PROMPT: Some lines in the entries contain the word "chapters". Copy all of them.

---------- DATA TO PROCESS

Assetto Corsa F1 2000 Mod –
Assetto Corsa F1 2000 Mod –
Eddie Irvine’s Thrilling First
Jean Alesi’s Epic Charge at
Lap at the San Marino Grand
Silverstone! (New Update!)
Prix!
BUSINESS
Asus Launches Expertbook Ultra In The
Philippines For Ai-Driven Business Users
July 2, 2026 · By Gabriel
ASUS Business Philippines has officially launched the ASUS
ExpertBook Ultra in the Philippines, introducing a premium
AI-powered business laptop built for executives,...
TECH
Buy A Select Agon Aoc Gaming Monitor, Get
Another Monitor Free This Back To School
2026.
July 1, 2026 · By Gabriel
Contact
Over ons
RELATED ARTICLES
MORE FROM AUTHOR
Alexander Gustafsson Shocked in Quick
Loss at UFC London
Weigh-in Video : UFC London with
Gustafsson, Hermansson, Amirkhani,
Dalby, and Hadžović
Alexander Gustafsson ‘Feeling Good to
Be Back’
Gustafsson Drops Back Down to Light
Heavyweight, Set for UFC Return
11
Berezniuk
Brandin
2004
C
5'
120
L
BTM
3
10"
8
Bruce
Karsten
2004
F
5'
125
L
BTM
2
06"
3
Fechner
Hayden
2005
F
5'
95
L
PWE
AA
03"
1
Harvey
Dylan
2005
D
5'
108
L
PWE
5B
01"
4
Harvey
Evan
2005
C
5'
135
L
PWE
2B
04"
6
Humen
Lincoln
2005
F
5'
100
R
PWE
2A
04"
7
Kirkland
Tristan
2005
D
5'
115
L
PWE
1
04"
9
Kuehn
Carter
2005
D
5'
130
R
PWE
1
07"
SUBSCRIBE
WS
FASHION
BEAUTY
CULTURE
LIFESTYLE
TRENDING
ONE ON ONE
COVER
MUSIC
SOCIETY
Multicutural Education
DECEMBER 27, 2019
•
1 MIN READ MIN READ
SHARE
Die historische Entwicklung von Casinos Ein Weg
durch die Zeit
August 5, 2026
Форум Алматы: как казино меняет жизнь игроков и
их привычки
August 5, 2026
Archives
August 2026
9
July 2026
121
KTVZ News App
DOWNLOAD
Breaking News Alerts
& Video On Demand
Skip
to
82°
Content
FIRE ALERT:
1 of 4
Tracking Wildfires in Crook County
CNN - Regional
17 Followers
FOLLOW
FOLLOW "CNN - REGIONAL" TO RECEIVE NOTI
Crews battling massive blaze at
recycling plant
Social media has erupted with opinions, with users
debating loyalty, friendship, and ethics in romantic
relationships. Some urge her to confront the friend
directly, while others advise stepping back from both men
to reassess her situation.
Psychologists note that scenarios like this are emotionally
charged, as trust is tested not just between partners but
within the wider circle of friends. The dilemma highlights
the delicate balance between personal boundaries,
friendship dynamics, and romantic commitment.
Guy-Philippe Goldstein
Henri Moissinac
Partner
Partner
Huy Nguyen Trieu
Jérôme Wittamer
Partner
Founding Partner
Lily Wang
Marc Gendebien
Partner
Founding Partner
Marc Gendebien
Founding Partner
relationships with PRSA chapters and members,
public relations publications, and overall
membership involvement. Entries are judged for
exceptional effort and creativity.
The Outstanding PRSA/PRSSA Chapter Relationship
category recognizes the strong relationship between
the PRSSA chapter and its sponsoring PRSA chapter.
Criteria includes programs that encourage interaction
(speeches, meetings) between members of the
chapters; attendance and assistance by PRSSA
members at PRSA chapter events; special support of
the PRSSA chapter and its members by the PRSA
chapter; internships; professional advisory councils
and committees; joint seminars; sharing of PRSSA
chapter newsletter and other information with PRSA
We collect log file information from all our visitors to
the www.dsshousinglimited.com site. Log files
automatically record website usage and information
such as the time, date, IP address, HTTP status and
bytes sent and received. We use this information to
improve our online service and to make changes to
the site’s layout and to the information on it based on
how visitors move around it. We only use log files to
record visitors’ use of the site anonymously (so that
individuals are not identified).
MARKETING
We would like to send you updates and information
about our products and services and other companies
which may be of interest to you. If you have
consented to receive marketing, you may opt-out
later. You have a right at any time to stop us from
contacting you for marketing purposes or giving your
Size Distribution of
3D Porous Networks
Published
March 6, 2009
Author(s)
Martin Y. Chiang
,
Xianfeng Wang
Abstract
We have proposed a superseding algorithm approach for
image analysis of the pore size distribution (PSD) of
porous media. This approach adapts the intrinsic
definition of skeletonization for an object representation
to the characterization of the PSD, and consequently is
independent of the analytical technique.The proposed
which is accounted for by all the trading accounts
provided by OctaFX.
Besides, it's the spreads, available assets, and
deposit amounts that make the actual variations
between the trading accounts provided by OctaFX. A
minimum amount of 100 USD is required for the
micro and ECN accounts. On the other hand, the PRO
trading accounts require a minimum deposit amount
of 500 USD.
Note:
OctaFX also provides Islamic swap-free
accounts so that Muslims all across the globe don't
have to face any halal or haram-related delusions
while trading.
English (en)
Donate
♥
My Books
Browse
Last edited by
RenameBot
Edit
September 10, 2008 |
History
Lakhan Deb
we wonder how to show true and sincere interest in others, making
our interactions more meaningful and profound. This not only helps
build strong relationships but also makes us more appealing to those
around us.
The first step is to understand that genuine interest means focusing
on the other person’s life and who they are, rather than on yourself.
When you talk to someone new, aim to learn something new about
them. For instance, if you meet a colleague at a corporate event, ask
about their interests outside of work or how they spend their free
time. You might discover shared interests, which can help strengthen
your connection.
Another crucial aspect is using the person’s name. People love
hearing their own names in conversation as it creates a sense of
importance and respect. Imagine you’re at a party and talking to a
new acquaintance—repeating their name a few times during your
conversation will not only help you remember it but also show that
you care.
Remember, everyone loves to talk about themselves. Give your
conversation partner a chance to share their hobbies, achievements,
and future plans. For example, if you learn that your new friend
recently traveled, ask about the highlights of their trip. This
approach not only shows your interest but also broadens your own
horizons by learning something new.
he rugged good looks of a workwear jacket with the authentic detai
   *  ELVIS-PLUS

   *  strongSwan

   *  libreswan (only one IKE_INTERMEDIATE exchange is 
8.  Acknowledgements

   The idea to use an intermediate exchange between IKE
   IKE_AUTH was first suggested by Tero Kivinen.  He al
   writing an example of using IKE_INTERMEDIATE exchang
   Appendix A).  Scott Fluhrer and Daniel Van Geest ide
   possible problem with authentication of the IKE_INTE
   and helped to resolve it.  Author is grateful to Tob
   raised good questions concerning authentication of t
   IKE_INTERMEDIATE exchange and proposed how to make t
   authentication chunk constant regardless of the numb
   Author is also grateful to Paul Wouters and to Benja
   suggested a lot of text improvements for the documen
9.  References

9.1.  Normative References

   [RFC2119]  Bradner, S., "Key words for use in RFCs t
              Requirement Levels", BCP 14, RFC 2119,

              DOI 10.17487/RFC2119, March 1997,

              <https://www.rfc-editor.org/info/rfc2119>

--------------------

EXERCISE OUTPUT:
relationships with PRSA chapters and members,
chapters; attendance and assistance by PRSSA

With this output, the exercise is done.